▶ _What the task requires_
Whenever "Copa" occurs in a line of the material, list that line.

▶ _Working data_

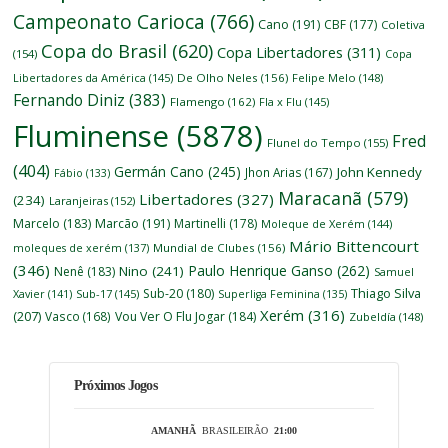
Campeonato Carioca
(766)
Cano
(191)
CBF
(177)
Coletiva
Copa do Brasil
(620)
Copa Libertadores
(311)
(154)
Copa
Libertadores da América
(145)
De Olho Neles
(156)
Felipe Melo
(148)
Fernando Diniz
(383)
Flamengo
(162)
Fla x Flu
(145)
Fluminense
(5878)
Fred
Flunel do Tempo
(155)
(404)
Germán Cano
(245)
John Kennedy
Jhon Arias
(167)
Fábio
(133)
Maracanã
(579)
Libertadores
(327)
(234)
Laranjeiras
(152)
Marcelo
(183)
Marcão
(191)
Martinelli
(178)
Moleque de Xerém
(144)
Mário Bittencourt
moleques de xerém
(137)
Mundial de Clubes
(156)
(346)
Paulo Henrique Ganso
(262)
Nino
(241)
Nenê
(183)
Samuel
Thiago Silva
Sub-20
(180)
Xavier
(141)
Sub-17
(145)
Superliga Feminina
(135)
Xerém
(316)
(207)
Vasco
(168)
Vou Ver O Flu Jogar
(184)
Zubeldía
(148)
Próximos Jogos
AMANHÃ
BRASILEIRÃO
21:00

▶ _Output for this exercise_
Copa do Brasil
Copa Libertadores
Copa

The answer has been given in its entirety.